Step Five: Building a Script
Thanks to Authentic8 secure storage APIs and outsourced malware analysis tools, transferring files from one non-adjacent network to another is quite simple. Here are the steps on how to go about building your script:
Grab your bucket file token and bucket IDs. Silo for Research allows you to access your shared secure storage drives securely via access tokens: user file tokens and storage bucket IDs. Once authenticated, you can use API endpoints to download and upload files from secure storage via HTTP requests. Additionally, there are commands to list files that allow you to iterate through a directory to find specific files. In your script, these commands will help locate and transfer files to and from secure storage and submit them to your malware analysis tool. When a file is transferred from one location to the other, make sure to transfer the files as binaries and keep them in memory. For example, if you were to write the script in python, you could use the IO library to store files in in-memory binary streams such as BytesIO objects. See more documentation here. This keeps you safe from storing any malware on your host computer and accidentally triggering an unwanted virus. The next step is to find a malware analysis tool.
To help, we’ve provided an example of doing this with the Authentic8 External API.
Pick a malware analysis tool. To make things easier, choose a tool with an easy-to-use API that allows you to upload and scan files and access the finished reports. For example, suppose we were to design our script to interact with the VirusTotal API. In that case, we need to refer to the VirusTotal API docs to learn how the API works and indicate which API endpoints we can use to send and receive information from. After looking through the documentation and understanding how to communicate with the API, we can use the /file/report endpoint to retrieve the most recent antivirus report using a sha256 hash and the /file/scan endpoint to send files for scanning and generate an antivirus report. For VirusTotal, it’s best practice to first search for the file report before sending in the file for scanning if someone else has also submitted the same hash for analysis. This makes generating reports a little faster. Other similar analysis tools available are provided by vendors like Hybrid-Analysis, Joe Sandbox Cloud and SecondWrite.

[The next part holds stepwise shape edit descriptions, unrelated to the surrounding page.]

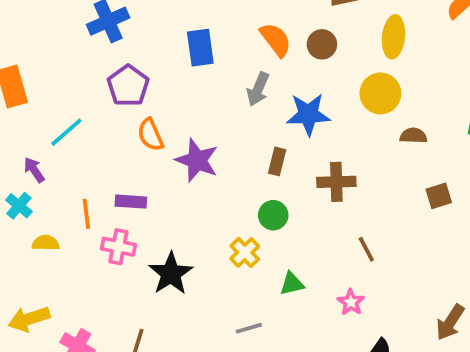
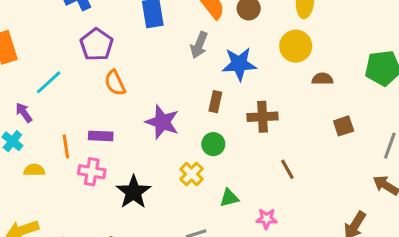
purple star: (197, 160) -> (162, 122), moved
pink star: (351, 302) -> (267, 219), moved, turned -30

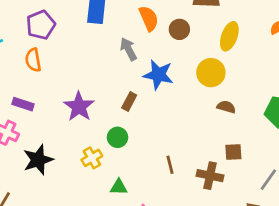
gray arrow: (199, 45) -> (128, 49), turned 115
orange semicircle: (115, 83) -> (33, 60), moved
brown cross: (263, 117) -> (210, 176), moved
brown line: (287, 169) -> (170, 165), moved

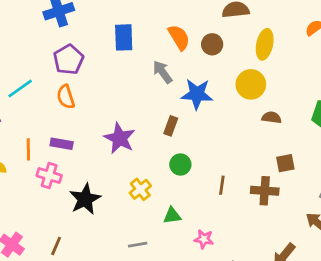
green circle: (118, 137) -> (180, 164), moved
brown line: (170, 165) -> (222, 185), turned 30

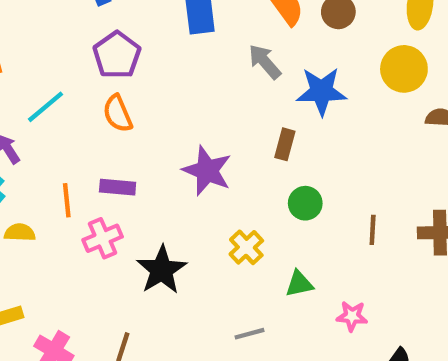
pink cross: (49, 176) -> (103, 238), turned -35

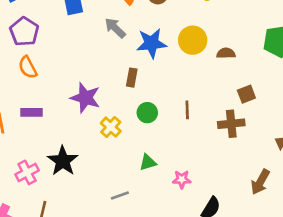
yellow circle: (404, 69) -> (193, 40), moved
brown line: (373, 230) -> (187, 110), moved
pink cross: (103, 238) -> (27, 172), moved
yellow cross: (246, 247) -> (111, 127), moved

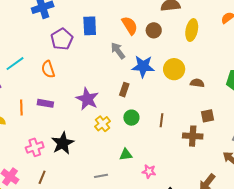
purple pentagon: (24, 32) -> (62, 39), moved

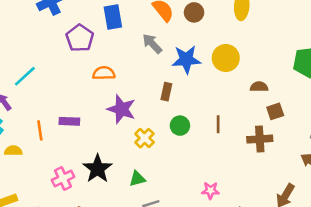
orange semicircle: (48, 69) -> (104, 73), moved, turned 114
brown semicircle: (197, 83) -> (259, 87), moved
green triangle: (126, 155) -> (137, 179), moved

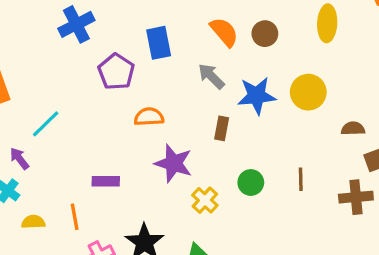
brown rectangle: (166, 92) -> (222, 128), moved
orange line: (40, 130) -> (75, 217), moved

Generate the report. The most important part of the process is generating information. Depending on how deep of an analysis you’d like to perform on the malware, APIs like VirusTotal return analysis reports in HTML that allows you to analyze the behavior of malware, find similar malware and even see network traffic it creates. You can send these reports back to your secure storage to share with other analysts or keep them locally on your computer.
Putting it together. The above demonstrates the workflow of a successful script to take and send files from secure storage to the malware analysis platform of your choice. First, retrieve the file from secure storage, then send it to the sandbox, and finally retrieve the report and send it back to your secure drive or store it in a local directory. As simple as this process may be, it’s essential to remember to transfer these files in a safe, fast and isolated fashion so that dangerous malware never touches your endpoint or network.
The best part is once you have the script built, you can do bulk malware analysis within minutes.
Say your favorite malware submission platform is VirusTotal, you can create a script that takes in all your artifacts from secure storage, submits them to VirusTotal, and you get the reports back inside another drive within secure storage. You can utilize shared drives that allow everyone within your organization to look inside and view the reports safely within the browser. It never touches your endpoint.
With these steps, you don’t have to worry about attribution, virtualization or accidental exposure, and the total malware analysis time is significantly reduced. No more wasting hours and hours configuring your virtual machine to look like a regular average Joe Windows 10 box.